Bis zum Beginn des Konfliktes mit der Ukraine wurde, wie es schien, auf Technokraten gesetzt. Angenommen wurde eine Erneuerung der Elite durch den Herrschenden loyale, zur gleichen Zeit aber auch moderne, gebildete und recht junge Menschen, die technologisch beschlagen sind und Managementerfahrungen, darunter auch im Business-Bereich, besitzen. Diese Qualitäten werden bestimmt auch in den Realitäten nach dem Konflikt gefragt sein. Folglich müssen die Vertreter der neuen Elite, indem sie sich vorbereiten, jene Etappen durchlaufen, die die gestandenen Manager bereits hinter sich gebracht haben.

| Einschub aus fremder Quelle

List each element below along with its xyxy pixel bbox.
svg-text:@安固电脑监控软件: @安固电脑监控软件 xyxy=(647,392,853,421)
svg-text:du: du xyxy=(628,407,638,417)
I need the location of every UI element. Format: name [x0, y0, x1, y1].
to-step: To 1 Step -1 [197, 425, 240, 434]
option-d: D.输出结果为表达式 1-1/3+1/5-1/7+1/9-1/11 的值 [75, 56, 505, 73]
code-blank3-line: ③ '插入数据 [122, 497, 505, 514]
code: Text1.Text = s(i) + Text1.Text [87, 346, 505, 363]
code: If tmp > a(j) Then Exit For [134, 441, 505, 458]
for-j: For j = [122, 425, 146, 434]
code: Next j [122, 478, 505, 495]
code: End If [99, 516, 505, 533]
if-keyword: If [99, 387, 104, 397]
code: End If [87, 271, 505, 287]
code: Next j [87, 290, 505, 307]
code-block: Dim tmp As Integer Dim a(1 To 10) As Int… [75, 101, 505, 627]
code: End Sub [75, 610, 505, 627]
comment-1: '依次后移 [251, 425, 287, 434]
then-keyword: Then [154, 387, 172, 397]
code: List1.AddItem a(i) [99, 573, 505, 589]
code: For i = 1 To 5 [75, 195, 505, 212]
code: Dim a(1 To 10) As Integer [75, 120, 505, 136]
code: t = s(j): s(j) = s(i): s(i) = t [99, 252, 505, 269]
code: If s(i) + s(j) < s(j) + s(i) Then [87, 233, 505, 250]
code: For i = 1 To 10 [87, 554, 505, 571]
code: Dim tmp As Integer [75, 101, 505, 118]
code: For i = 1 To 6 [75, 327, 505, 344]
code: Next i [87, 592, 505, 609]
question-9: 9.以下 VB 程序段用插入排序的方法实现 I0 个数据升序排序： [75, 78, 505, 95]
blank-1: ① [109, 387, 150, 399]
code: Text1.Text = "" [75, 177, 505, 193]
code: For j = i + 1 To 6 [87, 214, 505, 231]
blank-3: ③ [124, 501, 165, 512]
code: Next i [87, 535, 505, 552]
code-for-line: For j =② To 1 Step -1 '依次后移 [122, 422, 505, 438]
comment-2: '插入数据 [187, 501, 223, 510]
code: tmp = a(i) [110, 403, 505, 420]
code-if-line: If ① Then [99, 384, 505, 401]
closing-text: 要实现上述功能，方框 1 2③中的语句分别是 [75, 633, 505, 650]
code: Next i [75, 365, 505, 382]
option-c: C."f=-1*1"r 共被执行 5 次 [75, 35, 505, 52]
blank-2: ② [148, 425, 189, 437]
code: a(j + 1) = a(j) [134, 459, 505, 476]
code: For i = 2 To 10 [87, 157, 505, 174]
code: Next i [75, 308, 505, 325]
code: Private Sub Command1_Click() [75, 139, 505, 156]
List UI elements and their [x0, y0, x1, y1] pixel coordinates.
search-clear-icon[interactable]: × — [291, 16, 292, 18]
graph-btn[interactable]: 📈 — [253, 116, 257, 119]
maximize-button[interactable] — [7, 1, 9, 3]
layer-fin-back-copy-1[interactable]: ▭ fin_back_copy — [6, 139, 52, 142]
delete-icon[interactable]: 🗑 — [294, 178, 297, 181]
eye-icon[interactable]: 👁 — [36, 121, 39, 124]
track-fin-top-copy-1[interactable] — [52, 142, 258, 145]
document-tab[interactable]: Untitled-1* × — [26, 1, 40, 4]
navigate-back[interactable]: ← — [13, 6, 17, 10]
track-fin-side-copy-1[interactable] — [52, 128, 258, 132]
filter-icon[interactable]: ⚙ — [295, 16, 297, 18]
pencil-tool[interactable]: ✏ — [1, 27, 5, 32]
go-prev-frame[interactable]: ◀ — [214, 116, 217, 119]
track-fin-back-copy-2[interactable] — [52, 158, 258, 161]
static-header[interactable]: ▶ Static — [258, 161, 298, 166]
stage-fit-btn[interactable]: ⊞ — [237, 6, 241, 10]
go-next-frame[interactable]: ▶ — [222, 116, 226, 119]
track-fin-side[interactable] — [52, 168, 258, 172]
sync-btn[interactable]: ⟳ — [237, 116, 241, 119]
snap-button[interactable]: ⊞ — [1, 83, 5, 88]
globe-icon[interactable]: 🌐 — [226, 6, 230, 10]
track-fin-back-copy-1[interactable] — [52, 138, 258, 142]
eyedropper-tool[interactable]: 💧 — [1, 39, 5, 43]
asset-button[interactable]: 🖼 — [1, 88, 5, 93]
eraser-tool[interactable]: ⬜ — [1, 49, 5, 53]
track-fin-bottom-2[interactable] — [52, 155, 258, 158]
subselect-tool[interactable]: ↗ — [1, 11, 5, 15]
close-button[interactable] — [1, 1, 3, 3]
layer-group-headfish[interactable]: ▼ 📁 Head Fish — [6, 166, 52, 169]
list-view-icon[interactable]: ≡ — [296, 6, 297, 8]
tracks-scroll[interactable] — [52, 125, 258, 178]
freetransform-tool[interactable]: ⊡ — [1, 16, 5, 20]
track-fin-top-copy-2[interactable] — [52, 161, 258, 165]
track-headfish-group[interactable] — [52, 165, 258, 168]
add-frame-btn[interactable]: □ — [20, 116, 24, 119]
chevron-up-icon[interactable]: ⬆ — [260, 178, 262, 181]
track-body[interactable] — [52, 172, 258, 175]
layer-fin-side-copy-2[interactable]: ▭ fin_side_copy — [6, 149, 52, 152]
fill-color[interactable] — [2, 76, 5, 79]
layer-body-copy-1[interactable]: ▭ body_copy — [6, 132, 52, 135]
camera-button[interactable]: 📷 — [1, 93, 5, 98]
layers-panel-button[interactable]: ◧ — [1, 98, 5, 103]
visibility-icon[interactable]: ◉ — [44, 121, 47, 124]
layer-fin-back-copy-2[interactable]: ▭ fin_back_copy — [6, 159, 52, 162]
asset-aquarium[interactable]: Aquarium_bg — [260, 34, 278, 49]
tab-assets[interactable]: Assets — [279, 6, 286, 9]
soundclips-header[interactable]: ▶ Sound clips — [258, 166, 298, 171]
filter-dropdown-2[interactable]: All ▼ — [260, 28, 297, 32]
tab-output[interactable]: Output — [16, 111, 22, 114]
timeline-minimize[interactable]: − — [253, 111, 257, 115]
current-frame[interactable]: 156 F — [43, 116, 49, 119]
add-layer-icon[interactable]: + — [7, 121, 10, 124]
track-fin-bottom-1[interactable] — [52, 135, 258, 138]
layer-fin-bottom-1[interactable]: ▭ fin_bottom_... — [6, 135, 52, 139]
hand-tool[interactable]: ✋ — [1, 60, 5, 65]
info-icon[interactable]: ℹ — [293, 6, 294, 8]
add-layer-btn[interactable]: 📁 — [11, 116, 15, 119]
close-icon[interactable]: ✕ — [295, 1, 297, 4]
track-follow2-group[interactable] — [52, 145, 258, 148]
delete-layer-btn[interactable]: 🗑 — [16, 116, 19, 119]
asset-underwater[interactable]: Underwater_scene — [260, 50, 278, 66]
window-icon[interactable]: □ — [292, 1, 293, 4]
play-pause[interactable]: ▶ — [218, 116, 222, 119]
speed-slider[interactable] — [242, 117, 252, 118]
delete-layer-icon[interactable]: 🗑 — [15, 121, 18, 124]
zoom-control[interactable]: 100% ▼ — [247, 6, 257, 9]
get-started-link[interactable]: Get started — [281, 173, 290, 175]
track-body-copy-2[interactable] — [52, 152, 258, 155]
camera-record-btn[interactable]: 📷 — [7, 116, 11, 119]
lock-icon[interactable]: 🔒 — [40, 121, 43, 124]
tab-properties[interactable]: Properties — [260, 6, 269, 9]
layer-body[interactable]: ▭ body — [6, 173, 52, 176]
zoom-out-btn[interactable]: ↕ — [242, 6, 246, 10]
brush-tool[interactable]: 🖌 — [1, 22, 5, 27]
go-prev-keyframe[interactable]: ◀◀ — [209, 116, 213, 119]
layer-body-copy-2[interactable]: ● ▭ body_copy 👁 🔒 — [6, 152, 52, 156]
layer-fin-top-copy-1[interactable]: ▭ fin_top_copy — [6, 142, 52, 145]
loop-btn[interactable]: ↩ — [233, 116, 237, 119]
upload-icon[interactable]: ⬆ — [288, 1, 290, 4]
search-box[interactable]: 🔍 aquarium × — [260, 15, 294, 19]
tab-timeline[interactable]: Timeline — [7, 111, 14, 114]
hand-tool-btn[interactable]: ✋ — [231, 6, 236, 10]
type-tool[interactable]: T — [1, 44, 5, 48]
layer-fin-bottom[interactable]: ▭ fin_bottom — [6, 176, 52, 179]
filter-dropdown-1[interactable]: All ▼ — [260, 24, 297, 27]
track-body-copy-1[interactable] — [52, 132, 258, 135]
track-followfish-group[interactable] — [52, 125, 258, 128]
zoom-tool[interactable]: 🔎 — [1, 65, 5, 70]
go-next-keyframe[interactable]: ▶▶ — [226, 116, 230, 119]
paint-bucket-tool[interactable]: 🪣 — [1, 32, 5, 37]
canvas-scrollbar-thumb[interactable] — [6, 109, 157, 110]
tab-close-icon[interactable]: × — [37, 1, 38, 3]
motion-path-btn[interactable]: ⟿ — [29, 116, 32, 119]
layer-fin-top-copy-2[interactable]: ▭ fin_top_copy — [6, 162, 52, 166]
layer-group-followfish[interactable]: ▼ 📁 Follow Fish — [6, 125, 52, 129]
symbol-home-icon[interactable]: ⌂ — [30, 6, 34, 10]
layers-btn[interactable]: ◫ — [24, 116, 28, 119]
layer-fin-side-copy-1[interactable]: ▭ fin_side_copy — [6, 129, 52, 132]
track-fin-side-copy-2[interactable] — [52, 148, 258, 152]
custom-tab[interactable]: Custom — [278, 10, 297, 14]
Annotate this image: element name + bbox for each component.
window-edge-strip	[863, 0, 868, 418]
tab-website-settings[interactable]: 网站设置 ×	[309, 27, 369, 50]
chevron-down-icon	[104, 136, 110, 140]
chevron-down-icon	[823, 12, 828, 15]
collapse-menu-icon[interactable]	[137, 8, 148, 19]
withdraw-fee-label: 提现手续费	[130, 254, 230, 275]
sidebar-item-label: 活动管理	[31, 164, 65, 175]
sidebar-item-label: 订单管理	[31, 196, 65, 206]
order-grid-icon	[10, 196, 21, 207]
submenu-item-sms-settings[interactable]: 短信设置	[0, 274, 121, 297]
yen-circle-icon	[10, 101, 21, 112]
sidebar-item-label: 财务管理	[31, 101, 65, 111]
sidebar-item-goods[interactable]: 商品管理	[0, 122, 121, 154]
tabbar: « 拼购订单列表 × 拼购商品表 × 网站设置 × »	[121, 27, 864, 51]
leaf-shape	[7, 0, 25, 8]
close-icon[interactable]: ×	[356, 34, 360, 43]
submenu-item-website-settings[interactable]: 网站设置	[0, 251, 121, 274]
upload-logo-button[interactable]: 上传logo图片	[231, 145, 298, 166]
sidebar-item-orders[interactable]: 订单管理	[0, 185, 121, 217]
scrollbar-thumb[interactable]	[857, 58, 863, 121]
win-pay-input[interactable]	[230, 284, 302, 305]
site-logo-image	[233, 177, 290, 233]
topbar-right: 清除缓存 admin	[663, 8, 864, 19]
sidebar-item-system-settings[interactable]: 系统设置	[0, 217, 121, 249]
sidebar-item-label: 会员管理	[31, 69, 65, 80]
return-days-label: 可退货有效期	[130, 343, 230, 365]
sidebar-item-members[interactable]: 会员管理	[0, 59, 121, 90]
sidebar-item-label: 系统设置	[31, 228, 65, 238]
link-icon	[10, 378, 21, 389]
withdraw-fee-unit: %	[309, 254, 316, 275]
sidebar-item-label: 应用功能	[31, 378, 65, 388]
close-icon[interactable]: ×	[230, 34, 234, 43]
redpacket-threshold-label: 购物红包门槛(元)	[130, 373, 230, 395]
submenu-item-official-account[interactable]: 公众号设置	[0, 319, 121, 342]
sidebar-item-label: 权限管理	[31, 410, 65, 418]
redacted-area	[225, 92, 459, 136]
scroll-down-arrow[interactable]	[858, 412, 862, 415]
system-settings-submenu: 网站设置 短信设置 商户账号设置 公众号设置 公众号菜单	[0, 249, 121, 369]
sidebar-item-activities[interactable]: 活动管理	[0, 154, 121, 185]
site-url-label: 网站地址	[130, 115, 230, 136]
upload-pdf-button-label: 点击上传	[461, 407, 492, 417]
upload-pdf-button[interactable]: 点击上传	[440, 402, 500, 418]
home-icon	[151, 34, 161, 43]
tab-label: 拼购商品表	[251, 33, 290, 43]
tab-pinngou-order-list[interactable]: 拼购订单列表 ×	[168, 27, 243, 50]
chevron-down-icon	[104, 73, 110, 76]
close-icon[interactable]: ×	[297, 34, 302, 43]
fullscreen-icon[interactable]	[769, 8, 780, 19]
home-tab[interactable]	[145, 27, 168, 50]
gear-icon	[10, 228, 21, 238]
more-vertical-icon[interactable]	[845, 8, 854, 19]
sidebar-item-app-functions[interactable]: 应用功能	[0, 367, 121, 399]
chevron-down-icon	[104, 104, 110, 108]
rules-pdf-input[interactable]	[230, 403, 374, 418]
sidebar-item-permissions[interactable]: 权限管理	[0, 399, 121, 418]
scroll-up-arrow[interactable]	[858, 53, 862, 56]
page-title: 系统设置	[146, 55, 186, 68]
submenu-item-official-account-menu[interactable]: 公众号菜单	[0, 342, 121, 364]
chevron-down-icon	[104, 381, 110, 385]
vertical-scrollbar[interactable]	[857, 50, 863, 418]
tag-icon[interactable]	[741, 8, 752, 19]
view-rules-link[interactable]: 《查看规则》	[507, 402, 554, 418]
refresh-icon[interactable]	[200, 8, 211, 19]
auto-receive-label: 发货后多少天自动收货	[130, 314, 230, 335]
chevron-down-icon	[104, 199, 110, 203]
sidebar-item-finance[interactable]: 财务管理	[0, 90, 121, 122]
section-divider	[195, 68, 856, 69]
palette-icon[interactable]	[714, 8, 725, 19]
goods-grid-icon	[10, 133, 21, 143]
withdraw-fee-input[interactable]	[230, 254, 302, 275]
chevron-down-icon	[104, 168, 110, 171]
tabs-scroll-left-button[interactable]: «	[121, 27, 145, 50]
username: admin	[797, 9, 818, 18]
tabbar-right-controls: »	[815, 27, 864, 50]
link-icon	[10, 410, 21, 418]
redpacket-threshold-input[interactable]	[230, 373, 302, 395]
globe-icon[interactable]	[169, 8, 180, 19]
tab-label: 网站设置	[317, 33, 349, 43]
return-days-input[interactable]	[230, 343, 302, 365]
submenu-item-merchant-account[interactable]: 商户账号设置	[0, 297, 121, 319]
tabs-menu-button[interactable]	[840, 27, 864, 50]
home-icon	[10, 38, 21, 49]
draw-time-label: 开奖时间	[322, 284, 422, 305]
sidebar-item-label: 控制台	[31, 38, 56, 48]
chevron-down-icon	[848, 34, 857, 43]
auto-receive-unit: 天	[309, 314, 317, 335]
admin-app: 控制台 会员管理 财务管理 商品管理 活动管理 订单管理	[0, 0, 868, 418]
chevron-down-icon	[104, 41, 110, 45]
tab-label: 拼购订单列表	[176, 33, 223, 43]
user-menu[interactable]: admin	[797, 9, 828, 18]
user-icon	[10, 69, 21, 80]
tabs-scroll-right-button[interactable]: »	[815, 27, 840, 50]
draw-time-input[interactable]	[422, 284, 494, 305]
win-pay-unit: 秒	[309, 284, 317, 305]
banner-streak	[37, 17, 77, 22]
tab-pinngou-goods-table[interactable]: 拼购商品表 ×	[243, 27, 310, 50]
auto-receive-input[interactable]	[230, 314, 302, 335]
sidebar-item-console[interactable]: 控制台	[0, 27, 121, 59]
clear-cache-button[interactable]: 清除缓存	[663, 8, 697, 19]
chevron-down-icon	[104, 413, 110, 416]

Wie bald wird diese Zeit anbrechen? Teilweise integriert man schon Helden der militärischen Sonderoperation in die Machtstrukturen. Zur gleichen Zeit besteht die Empfindung, dass man auf ein Ende des Konflikts wartet. Dies ist anhand dessen zu spüren, wie oft man auch auf allen Ebenen von Verhandlungen spricht. Dies könnte eine soziologische Erhebung unterstreichen. Aber solche Untersuchungen – auf jeden Fall offene – führt man nicht durch. Die Herrschenden in Russland haben es in den letzten Jahrzehnten gelernt, die Stimmungen der Mehrheit zu spüren oder den Grad ihrer Bereitschaft, unpopuläre Maßnahmen zu akzeptieren, zu bestimmen. Funktioniert dies in einer Situation, in der ein erheblicher Teil der Gesellschaft völlig konkrete Erwartungen oder Hoffnungen hat? Zum Beispiel auf einen Frieden im Jahr 2025? Denn die Zeit des Integrierens von Helden der militärischen Sonderoperation in die Elite – dies ist vermutlich in Friedenszeiten der Fall, wenn die gewonnenen Erfahrungen für andere Bereiche angewandt werden.